Data-Driven Radiogenomic Approach for Deciphering Molecular Mechanisms Underlying Imaging Phenotypes in Lung
Sarah Fischer1,2, Nicolas Spath1,3, Mohamed Hamed1
1Institute for Biostatistics and Informatics in Medicine and Ageing Research, Rostock University Medical Center, Ernst-Heydemannstr. 8, 18057 Rostock, Germany.
International Journal of Molecular Sciences
|March 11, 2023
Summary
Radiogenomics links lung tumor imaging features with molecular profiles to reveal heterogeneity. This study maps radiogenomic associations, identifying potential image biomarkers for genetic variations in tumors.
Area of Science:
- Radiogenomics
- Cancer Research
- Molecular Imaging
Background:
- Tumor heterogeneity in lung nodules is evident in radiological images and molecular profiles.

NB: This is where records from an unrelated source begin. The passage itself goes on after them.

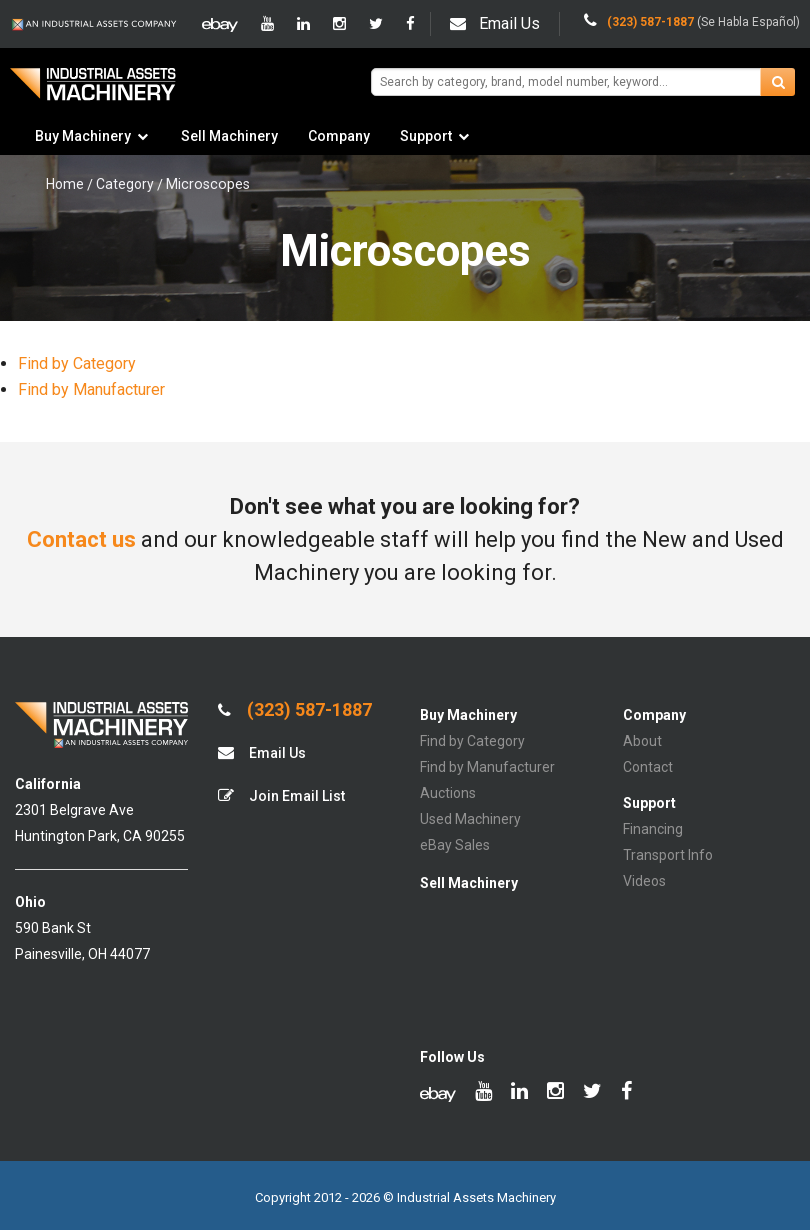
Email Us (495, 23)
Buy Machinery (83, 136)
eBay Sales (455, 845)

- Radiogenomics aims to connect quantitative image features with gene expression to understand tumor heterogeneity.
- Challenges exist in linking imaging and genomic data due to different acquisition techniques.
Purpose of the Study:
- To analyze image features and transcriptome profiles to uncover molecular mechanisms behind lung tumor phenotypes.
- To construct a radiogenomic association map (RAM) linking imaging characteristics with molecular signatures.
- To identify potential image biomarkers for underlying genetic variations in lung tumors.
Main Methods:
- Analysis of 86 quantitative image features (shape, texture, size) from lung tumors.
- Integration with transcriptome and post-transcriptome profiles from 22 lung cancer patients.
- Construction of a radiogenomic association map (RAM) and gene regulatory networks.
Main Results:
- A RAM was built, linking tumor morphology, shape, texture, and size with gene and miRNA signatures.
- Gene ontology processes like 'regulation of signaling' showed distinct radiomic signatures on CT images.
- Gene regulatory networks involving TAL1, EZH2, and TGFBR2 were implicated in lung tumor texture formation.
Conclusions:
- Radiogenomic approaches can identify image biomarkers reflecting genetic variations, offering insights into tumor heterogeneity.
- Specific gene ontology processes and regulatory networks are associated with observable CT image phenotypes.
- The methodology is adaptable for other cancer types to enhance mechanistic understanding of tumor phenotypes.